LISTED ENTRIES Block Start
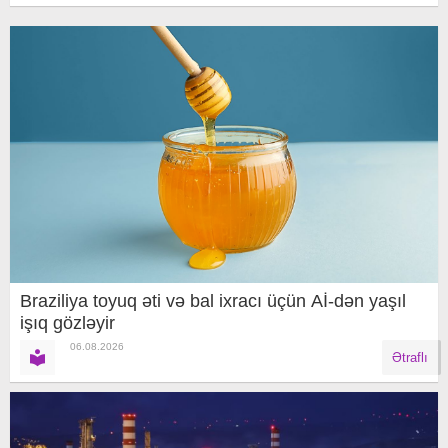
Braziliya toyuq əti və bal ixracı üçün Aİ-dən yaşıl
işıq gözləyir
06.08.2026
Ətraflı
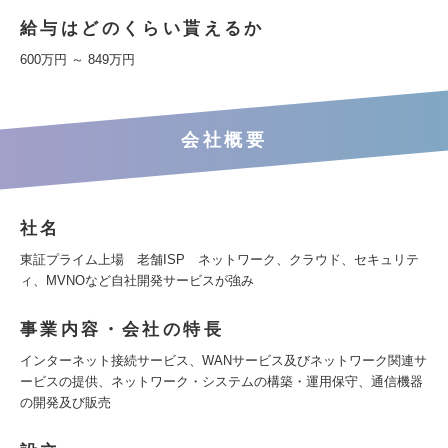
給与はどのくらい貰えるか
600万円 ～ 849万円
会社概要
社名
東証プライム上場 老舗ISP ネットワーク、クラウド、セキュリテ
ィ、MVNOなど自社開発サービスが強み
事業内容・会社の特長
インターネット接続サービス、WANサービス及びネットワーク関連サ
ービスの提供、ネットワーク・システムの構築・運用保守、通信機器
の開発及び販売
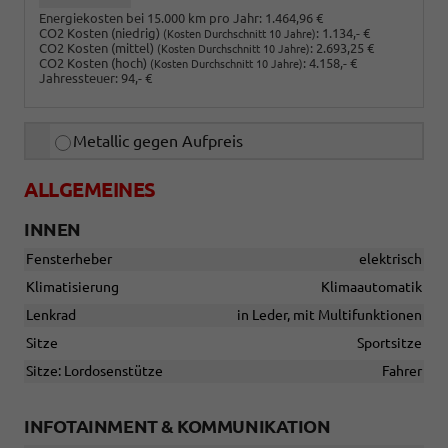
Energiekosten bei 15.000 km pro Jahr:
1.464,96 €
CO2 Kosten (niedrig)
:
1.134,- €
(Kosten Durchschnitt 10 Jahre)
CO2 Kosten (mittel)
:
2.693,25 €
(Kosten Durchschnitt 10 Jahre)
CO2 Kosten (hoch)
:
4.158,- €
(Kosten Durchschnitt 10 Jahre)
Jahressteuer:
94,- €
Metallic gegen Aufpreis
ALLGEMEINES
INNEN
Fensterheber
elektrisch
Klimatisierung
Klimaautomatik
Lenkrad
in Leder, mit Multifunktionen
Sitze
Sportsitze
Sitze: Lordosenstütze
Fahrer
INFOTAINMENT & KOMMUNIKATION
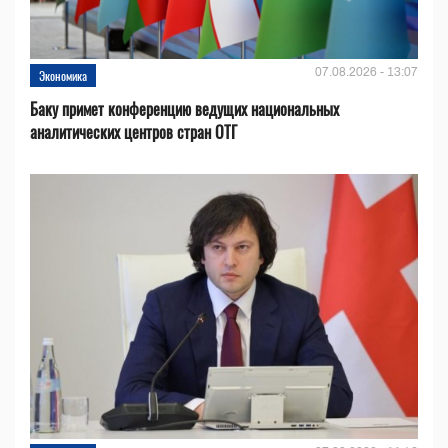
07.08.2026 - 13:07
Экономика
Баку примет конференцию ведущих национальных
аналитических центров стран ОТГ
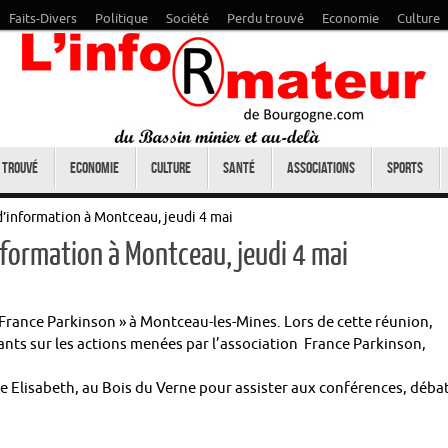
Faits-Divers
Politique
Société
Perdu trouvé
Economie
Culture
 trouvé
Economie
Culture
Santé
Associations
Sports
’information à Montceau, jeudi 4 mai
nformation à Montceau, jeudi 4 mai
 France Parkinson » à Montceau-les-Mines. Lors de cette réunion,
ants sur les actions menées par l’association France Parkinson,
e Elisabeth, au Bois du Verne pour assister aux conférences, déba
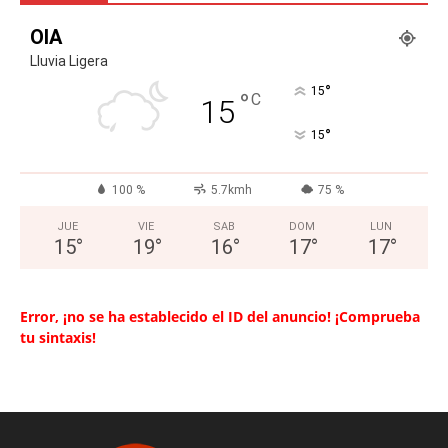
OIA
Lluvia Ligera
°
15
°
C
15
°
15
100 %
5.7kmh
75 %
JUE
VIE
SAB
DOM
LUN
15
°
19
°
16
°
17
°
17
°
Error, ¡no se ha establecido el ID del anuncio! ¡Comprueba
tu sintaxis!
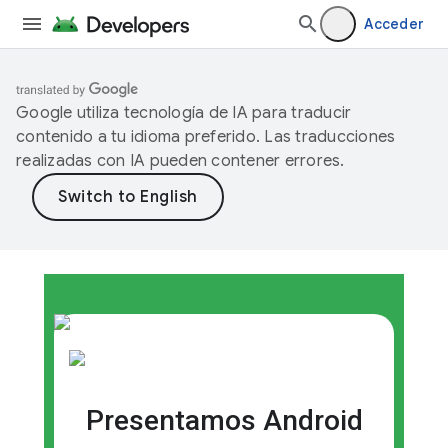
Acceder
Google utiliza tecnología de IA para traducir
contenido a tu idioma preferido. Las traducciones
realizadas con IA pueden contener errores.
LISTED ENTRIES Block End
LISTED ENTRIES Block Start
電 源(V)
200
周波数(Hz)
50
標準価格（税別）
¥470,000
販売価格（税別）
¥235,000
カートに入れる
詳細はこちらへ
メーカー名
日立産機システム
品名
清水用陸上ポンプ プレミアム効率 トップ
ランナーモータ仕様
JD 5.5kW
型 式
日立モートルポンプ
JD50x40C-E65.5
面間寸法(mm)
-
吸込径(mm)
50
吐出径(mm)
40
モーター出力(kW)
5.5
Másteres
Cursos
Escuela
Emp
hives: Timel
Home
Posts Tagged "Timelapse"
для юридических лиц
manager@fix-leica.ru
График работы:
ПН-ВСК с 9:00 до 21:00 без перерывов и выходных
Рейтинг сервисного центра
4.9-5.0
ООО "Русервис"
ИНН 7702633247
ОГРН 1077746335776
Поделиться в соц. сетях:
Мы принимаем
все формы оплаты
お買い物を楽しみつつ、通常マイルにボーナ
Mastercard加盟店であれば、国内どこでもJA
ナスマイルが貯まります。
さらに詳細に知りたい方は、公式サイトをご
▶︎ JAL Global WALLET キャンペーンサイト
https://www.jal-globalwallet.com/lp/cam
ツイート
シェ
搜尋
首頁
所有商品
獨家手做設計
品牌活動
LISTED ENTRIES Block End
WHAT YOU ARE ASKED TO DO | All lines that contain the word "Montceau" must be copied from the records above.

RESULT OF THIS EXERCISE |
’information à Montceau, jeudi 4 mai
nformation à Montceau, jeudi 4 mai
 France Parkinson » à Montceau-les-Mines. Lors de cette réunion,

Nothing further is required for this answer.